Husband: *begs me to watch Lord of the Rings for the past 10 years.
*finally watches it*
Me: Why didn’t you recommend it sooner?
Coworker: a chocolate oatmeal cookie isn’t a healthy breakfast.
Me: *smashes cookie*
There it’s granola, now stfu..
Much to my 12yo son’s horror, I just sang along to Ace of Base’s “The Sign” at full volume in a van full of his friends. Being a dad is fun!
No good ever comes from pulling on that tiny thread.
Know what you miss when your kid gets older? Finding random cheerios laying on every surface all over the house to just snack on.
babies gremlins
🤝getting wet after midnight makes more
My 3 yr old nephew: I learned numbers at school today.
Me: Cool, tell me a number you learned.
3: P & H
Me: this new math is challenging
Taco Bell: You need to loosen up.
Stools: OK!
[at the dentist]
him: come and lie on the chair
me: ok
him: not face down
My company does this icebreaker thing where every week a different person sends an email to the whole company talking about their average day, and today’s coworker started his “I wake up each day furious to be laboring under capitalism” and it has caused quite a stir.
My wife must have some big surprise vacation planned.
She left a note by the bed telling me I had until tomorrow to have my bags packed.
Someone called me fat and I’m like first of all, if I didn’t want my pizza getting cold, I would so fight you right now.

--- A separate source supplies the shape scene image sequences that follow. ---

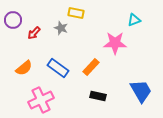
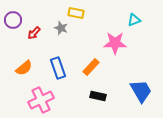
blue rectangle: rotated 35 degrees clockwise
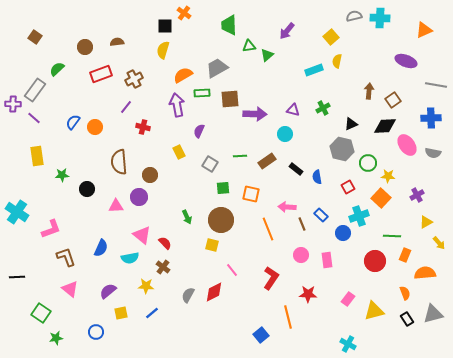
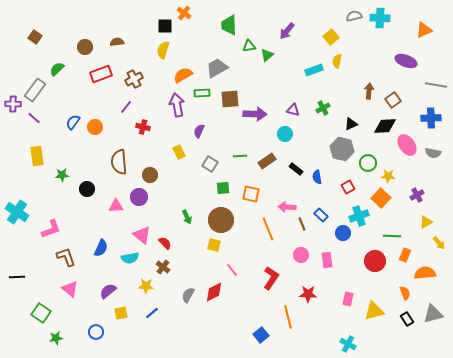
yellow square at (212, 245): moved 2 px right
pink rectangle at (348, 299): rotated 24 degrees counterclockwise
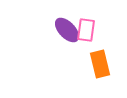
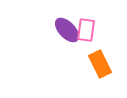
orange rectangle: rotated 12 degrees counterclockwise
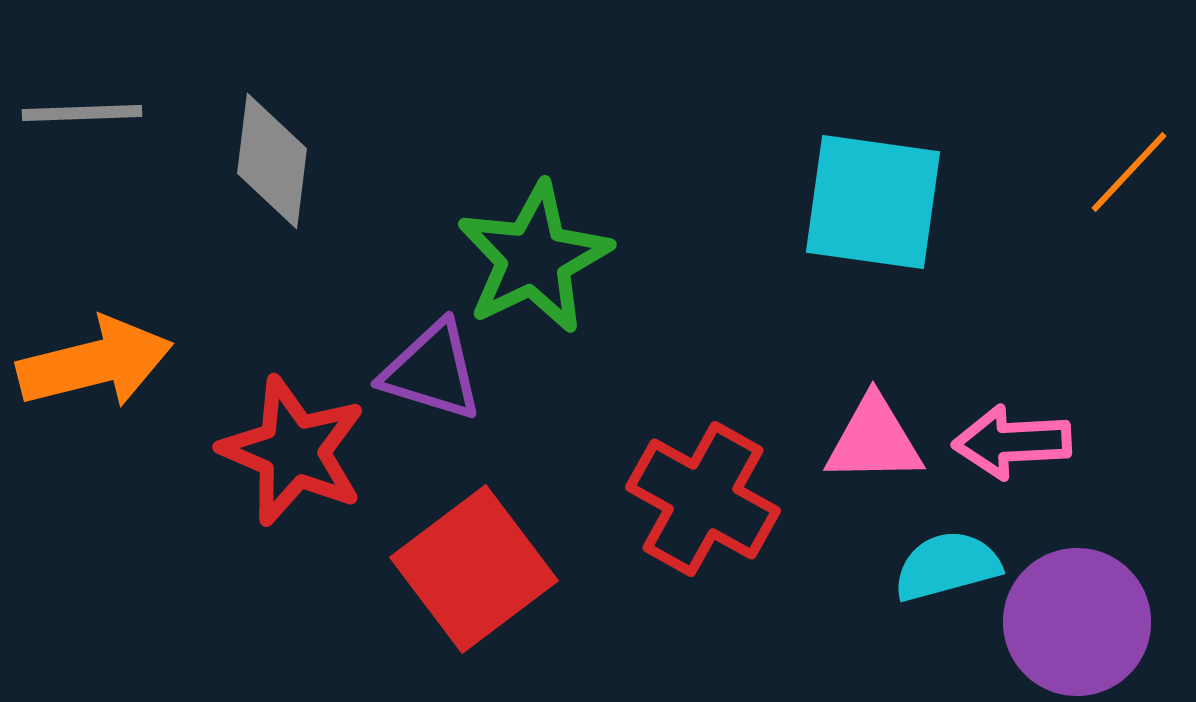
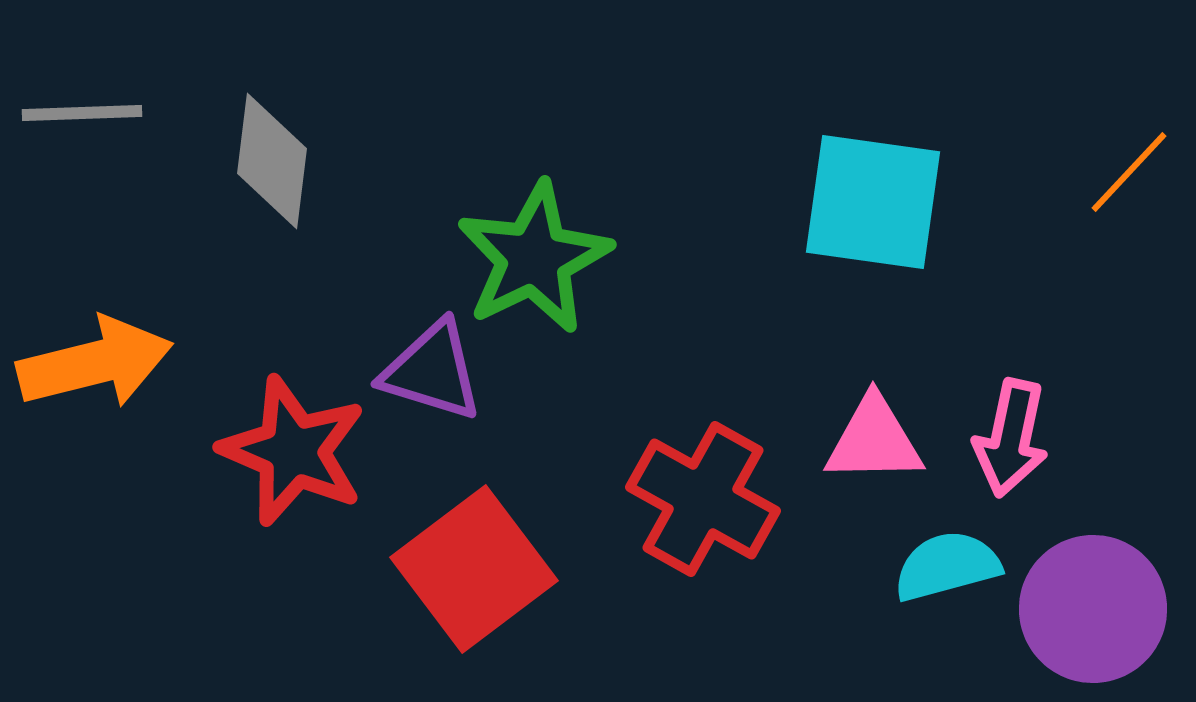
pink arrow: moved 1 px left, 4 px up; rotated 75 degrees counterclockwise
purple circle: moved 16 px right, 13 px up
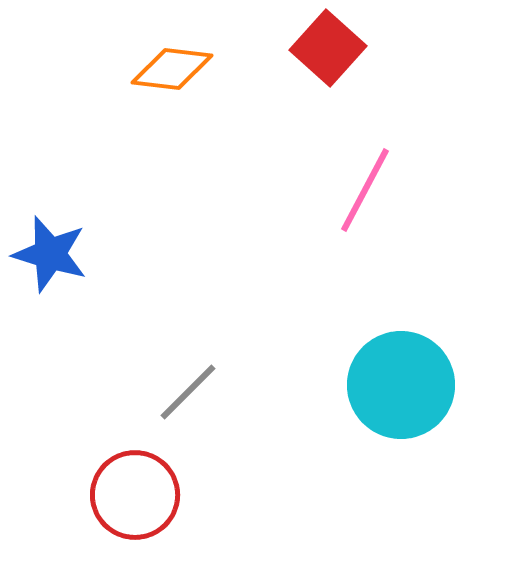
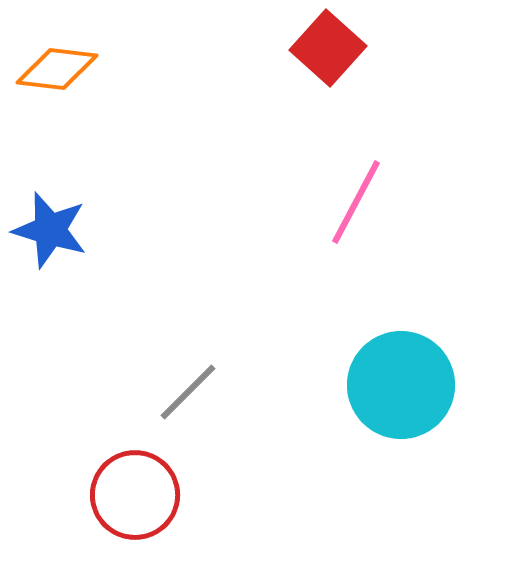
orange diamond: moved 115 px left
pink line: moved 9 px left, 12 px down
blue star: moved 24 px up
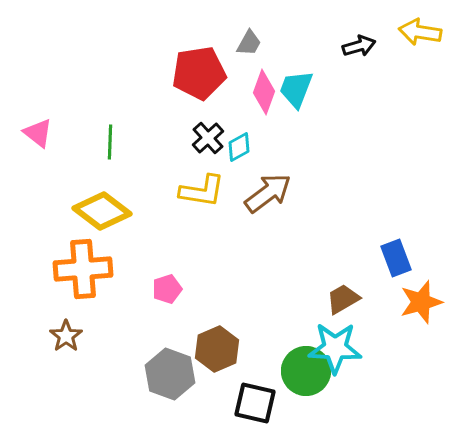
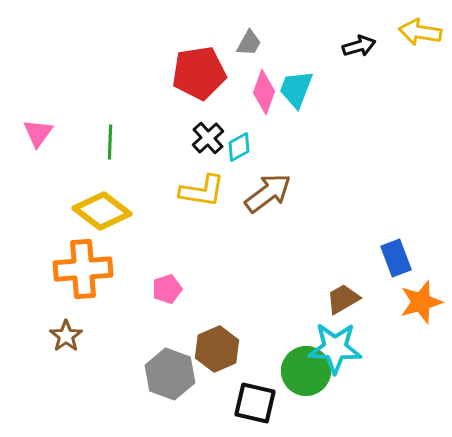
pink triangle: rotated 28 degrees clockwise
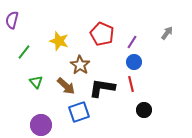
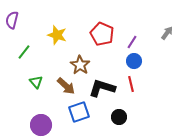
yellow star: moved 2 px left, 6 px up
blue circle: moved 1 px up
black L-shape: rotated 8 degrees clockwise
black circle: moved 25 px left, 7 px down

10: Dad, what’s a cliffhanger?
Me: Well, son …
[to be continued]
CNN needs to reevaluate the use of Breaking News. Perhaps “Latest Speculative News” or “We Really Don’t Know Shit” would work.
CNN call me.
ME: in closing, all of the facts I’ve presented today prove that Bush did 911
PRIEST: and now the bride will read the vows she has written
“I just can’t help myself!”
—paramedic on his deathbed
Nothing quite as humiliating as somebody slow-rolling past your garage sale and not stopping, like “I’m not above buying another person’s junk but just not yours.”
Him: so you like bad boys?
Me: of course not
Him: oh. but your tinder profile sa-
Me: -wait just a minute [my dog leaves the room] ok he’s gone. no that was a lie, I totally do
Pancakes are just crepes who let themselves go after college.
That snake Lucifer sent into the Garden of Eden was actually meant to be a cat but it didn’t feel like taking orders.
[feather on the ground]
4-year-old: It’s a pterodactyl feather!
Me: Pterodactyls don’t have feathers.
4: I know. They fell off.
Priest: You may now kiss the bride.
Me: Do I have to?
And after all these years, she *still* won’t admit how funny that was.
My kids will insist on wearing the same grungy PJs for 6 days in a row, but they’ll put a t-shirt in the dirty hamper just because it fell off the hanger
Me: get out, it’s my turn in the hedge now you’ve been hogging it way too long
Hedgehog: no
Jokes about communism aren’t funny unless everybody gets them
My 9yo drew a picture of me throwing away their drawings which, ironically, is going to be the one picture I save.